Important Subject Matter
Ladies, gentlemen and all you other crazy people, we need to take a break from this diet shit and have a serious chat about a serious subject matter:
Bras. Under t-shirts. Old, see-through t-shirts. In the office.
Look, kids, I take a lot of pride in my appearance. Oh sure, from time to time I've been known to sulk about in pajama pants or crappy jeans- we all have those days. But when I go to the office, I try to pick out something tasteful (mostly out of fear my boss will think I am dressed inappropriately). My underwear is certainly not visible through my pants, or when I sit down. My midriff is not a noticeable attribute at the office. Even my (let's face it) massive cleavage is contained to the best of my abilities, ok?
So lately, where I work, there seems to be some consortium I missed out on attending because lately, all I see in the office are tits. I'm not joking. There must be some secret, spooky bra-club for these girls. You know what I am talking about. The see through t-shirt and the solid bra (see photo for subtle example).
Crowning achievement of the trampy-trampy-bra-club? A tattered t-shirt in a pale shade of orange brought to new life by a BRIGHT blue bra underneath.
This particular person? She makes more than I do. I just felt like that was worth pointing out.
Hey, to be clear, I am not saying I don't flaunt the twins from time to time. Nothing of the sort. On the weekends? At night? Homegirls come out to play. Wanna wear a black bra under a wife beater? Fine by me - do it up.

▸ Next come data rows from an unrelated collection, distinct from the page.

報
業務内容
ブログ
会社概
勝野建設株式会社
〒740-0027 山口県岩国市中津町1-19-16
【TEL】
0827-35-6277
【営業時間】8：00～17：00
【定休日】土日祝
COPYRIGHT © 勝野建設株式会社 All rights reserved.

My point is just that at the office? No one needs to see what color your lingerie is. And it grosses me out. It's TRASHY. Don't you know you are dressing like TRASH in the office, ladies? Show some pride! Show some class! Acquire some taste!
It's an UNDERgarment, ladies. The only people I REALLY wanna see with visible undergarments while they're working? Superman. Batman. Wonder Woman. Take a lesson.